Mads Junker (born 21 April 1981) is a Danish football pundit and former footballer who played as a striker. He played seven matches for the Danish national team.

During his career, and increasingly after his retirement in 2015, Junker worked as a pundit and commentator for DR and TV 2.

Club career
Born in Copenhagen, Junker had his debut in the Danish Superliga in 2000, playing for Lyngby BK while attending High School on the side. Although attracting attention from abroad, he signed with Brøndby IF in December 2001 on a four-year contract. Due to financial difficulties in Lyngby BK he was allowed to leave on a free transfer. Junker was never a great success and was allowed to go on loan to First Division side Ølstykke FC. Junker did not fit into the 4–2–3–1 system favoured by Brøndby manager Michael Laudrup and in 2004 he was sold to FC Nordsjælland.

Nordsjælland
At FC Nordsjælland Junker got off to a flying start, scoring 11 goals in the first half of the season. During the last half, however, he only managed to score twice.

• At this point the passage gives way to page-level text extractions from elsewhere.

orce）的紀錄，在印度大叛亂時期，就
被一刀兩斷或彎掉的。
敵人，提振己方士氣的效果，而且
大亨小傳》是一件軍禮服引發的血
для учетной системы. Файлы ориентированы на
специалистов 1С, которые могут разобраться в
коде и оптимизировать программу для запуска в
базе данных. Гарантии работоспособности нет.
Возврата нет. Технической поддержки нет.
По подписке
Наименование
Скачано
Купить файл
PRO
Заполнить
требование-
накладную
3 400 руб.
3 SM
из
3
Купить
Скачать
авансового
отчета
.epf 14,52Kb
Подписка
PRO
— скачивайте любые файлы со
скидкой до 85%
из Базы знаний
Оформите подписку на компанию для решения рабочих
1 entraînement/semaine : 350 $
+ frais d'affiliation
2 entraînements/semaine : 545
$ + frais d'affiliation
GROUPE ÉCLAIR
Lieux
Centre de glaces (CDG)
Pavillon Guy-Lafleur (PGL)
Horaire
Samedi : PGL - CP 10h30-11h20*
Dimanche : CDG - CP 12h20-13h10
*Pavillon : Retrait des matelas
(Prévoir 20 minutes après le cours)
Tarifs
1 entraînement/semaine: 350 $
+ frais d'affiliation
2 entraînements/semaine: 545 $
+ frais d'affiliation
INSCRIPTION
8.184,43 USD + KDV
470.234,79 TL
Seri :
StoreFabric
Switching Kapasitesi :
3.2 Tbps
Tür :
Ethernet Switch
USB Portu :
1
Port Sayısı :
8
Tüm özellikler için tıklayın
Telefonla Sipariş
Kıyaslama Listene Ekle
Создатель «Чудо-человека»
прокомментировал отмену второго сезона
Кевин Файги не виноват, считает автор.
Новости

In his second season he was caught red handed cheating his team mates in a series of poker games. In total, Junker swindled his team mates out of 100.000–150.000 DKK. Junker said his desire to win had caused him to use dishonest means, and stated that the incident had taught him a lesson as well as cost a few friendships. As punishment he was replaced as vice-captain by Kim Christensen.

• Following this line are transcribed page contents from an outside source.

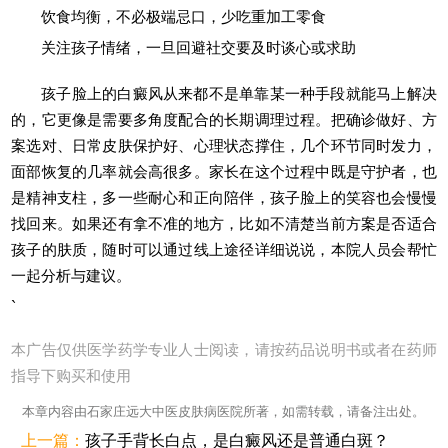
饮食均衡，不必极端忌口，少吃重加工零食
关注孩子情绪，一旦回避社交要及时谈心或求助
孩子脸上的白癜风从来都不是单靠某一种手段就能马上解决
的，它更像是需要多角度配合的长期调理过程。把确诊做好、方
案选对、日常皮肤保护好、心理状态撑住，几个环节同时发力，
面部恢复的几率就会高很多。家长在这个过程中既是守护者，也
是精神支柱，多一些耐心和正向陪伴，孩子脸上的笑容也会慢慢
找回来。如果还有拿不准的地方，比如不清楚当前方案是否适合
孩子的肤质，随时可以通过线上途径详细说说，本院人员会帮忙
一起分析与建议。
`
本广告仅供医学药学专业人士阅读，请按药品说明书或者在药师
指导下购买和使用
本章内容由石家庄远大中医皮肤病医院所著，如需转载，请备注出处。
上一篇：
孩子手背长白点，是白癜风还是普通白斑？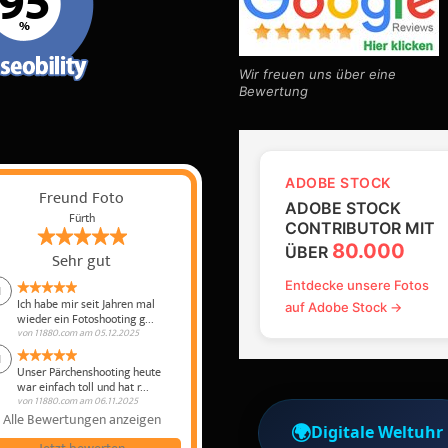
Wir freuen uns über eine
Bewertung
ADOBE STOCK
Freund Foto
ADOBE STOCK
Fürth
CONTRIBUTOR MIT
80.000
ÜBER
Sehr gut
Entdecke unsere Fotos
1
Ich habe mir seit Jahren mal
auf Adobe Stock →
wieder ein Fotoshooting g...
von
11880.com
am
05.12.2025
1
Unser Pärchenshooting heute
war einfach toll und hat r...
von
11880.com
am
06.11.2025
Alle Bewertungen anzeigen
🌍
Digitale Weltuhr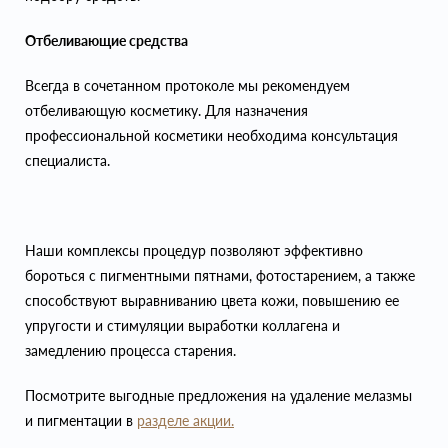
Отбеливающие средства
Всегда в сочетанном протоколе мы рекомендуем
отбеливающую косметику. Для назначения
профессиональной косметики необходима консультация
специалиста.
Наши комплексы процедур позволяют эффективно
бороться с пигментными пятнами, фотостарением, а также
способствуют выравниванию цвета кожи, повышению ее
упругости и стимуляции выработки коллагена и
замедлению процесса старения.
Посмотрите выгодные предложения на удаление мелазмы
и пигментации в
разделе акции.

After the gambling incident Junker became increasingly modest, always praising team performance instead of personal ability. Whether this had an influence is unknown, but Junker finally found the stability that had been lacking. Citing the 4–4–2 system and his team as a major factor, Junker scored 15 goals in first half of the season, thus once again attracting attention from abroad.

Vitesse
During the winter break, Junker signed with Eredivisie side Vitesse for a fee of DKK 10 million as a replacement for Matthew Amoah. He made his debut against Feyenoord, but had to be substituted during the second half due to a hip injury. Junker scored his first goal in the home game against SC Heerenveen. In total, he managed 9 goals for Vitesse in the second half of the 2004–05 season.

During his first season in Vitesse, Junker was asked for advice when Vitesse looked into the possibility of signing his former team mate from Nordsjælland, Anders Due. Vitesse signed Due for a fee of DKK 10 million in July 2006.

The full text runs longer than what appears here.